Po śniadaniu idziemy opalać się nad morze, wprawdzie kolejne miejsca na naszej trasie też będą na wybrzeżu, ale przewidujemy różne inne atrakcje, a jednak trzeba się trochę opalić :) Na obiad klasycznie – kebab i po południu jedziemy do Fethiye (przejazd busem 12L/os). Zatrzymujemy się w Ideal Pension, jednym z polecanych hoteli w przewodniku Lonely Planet’a (za dwie dwójki wynegocjowaliśmy cenę 65L). Ideal to zdecydowanie nie jest, jak się później okazało to były najgorsze pokoje jakie mieliśmy podczas całego wyjazdu. Zwierzątek w pościeli nie było, ale łazienka zagrzybiona. Najgorsze było to, że okno pokoju wychodziło nie wychodziło na zewnątrz, tylko do wewnętrznego „komina” który ujście miał do stołówki. Efekt był taki, że w pokoju nie było czym oddychać. Może droższe pokoje wyposażone w klimatyzację byłyby tu lepszym wyborem. Wieczorem urządzamy spacer do centrum miasteczka i portu.
Miasto zostało zbudowane w miejscu dawnego Telmesos, stąd porozrzucane w różnych jego częściach sarkofagi, wykute w stromej skale licyjskie grobowce, jest też odkopany amfiteatr.

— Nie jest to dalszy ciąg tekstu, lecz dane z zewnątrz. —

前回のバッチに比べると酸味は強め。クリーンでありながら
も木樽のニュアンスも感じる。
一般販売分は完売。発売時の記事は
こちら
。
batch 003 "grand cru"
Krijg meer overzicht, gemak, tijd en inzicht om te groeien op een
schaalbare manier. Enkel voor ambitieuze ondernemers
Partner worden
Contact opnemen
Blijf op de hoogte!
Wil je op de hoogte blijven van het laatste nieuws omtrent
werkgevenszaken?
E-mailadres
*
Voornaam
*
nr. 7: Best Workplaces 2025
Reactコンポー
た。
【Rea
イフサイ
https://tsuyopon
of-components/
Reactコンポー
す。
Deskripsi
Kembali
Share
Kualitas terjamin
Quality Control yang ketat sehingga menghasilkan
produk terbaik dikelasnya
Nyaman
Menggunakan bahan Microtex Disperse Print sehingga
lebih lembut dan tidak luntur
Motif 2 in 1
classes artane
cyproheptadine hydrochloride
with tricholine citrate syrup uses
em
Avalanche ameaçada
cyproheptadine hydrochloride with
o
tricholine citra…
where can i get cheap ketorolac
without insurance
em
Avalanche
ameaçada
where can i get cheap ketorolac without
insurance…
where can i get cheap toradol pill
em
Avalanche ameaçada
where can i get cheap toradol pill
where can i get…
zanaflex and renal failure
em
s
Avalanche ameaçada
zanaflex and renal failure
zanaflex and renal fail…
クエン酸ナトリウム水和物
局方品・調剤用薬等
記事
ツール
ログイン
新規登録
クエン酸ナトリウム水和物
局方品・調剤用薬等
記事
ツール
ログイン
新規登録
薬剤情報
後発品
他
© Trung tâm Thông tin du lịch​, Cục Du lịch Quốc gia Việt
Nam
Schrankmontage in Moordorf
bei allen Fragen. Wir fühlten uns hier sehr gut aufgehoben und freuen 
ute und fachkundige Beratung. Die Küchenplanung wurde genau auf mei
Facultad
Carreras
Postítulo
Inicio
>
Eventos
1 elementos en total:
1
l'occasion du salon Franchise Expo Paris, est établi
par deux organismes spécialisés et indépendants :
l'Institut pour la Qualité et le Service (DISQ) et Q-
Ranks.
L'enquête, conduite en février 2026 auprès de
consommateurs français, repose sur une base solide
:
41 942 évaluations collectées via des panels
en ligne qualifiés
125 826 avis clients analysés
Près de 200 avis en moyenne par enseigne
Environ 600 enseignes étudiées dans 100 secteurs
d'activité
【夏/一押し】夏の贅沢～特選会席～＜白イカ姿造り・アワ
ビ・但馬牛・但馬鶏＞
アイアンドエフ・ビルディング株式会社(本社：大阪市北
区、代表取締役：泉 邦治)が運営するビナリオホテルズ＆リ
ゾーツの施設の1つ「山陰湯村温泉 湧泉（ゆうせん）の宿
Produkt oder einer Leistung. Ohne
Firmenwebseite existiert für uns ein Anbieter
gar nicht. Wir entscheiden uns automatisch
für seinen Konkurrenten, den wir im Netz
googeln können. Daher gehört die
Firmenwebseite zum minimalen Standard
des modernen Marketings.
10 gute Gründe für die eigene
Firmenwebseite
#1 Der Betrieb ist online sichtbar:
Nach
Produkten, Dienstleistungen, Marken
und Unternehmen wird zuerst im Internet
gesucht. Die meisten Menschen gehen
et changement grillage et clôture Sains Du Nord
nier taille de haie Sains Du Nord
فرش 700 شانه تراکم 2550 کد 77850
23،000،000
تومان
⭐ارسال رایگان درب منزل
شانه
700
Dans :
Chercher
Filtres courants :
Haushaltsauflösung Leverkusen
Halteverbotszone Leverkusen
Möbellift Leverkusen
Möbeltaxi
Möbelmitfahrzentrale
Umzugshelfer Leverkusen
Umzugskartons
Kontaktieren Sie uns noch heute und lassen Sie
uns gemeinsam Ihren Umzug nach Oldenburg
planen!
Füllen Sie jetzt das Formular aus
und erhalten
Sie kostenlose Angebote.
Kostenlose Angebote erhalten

Fethiye to jednak dosyć duże miasto. Jest tu część „bazarowa” z mnóstwem kolorowych sklepików oraz promenada nad morzem, gdzie cumuje mnóstwo wycieczkowych łodzi po jednej stronie, a po drugiej ciągnie się rząd restauracji. Turystów co chwilę ktoś zagaduje naciągając albo na rejs statkiem lub nurkowanie, albo na drinka lub kolację. Większość knajpek oferuje darmową tradycyjną turecką pitę, podawaną jako pierwszą przystawkę, tu wypiekaną w kształcie dużego bochna chleba (w środku jest cały pusty).
Ceny całodniowych rejsów są wszędzie zbliżone, my dogadujemy się wstępnie z jednym gościem na 20L/os za całodniową wycieczkę z wliczonym obiadem. Następnego dnia mamy potwierdzić rezerwację.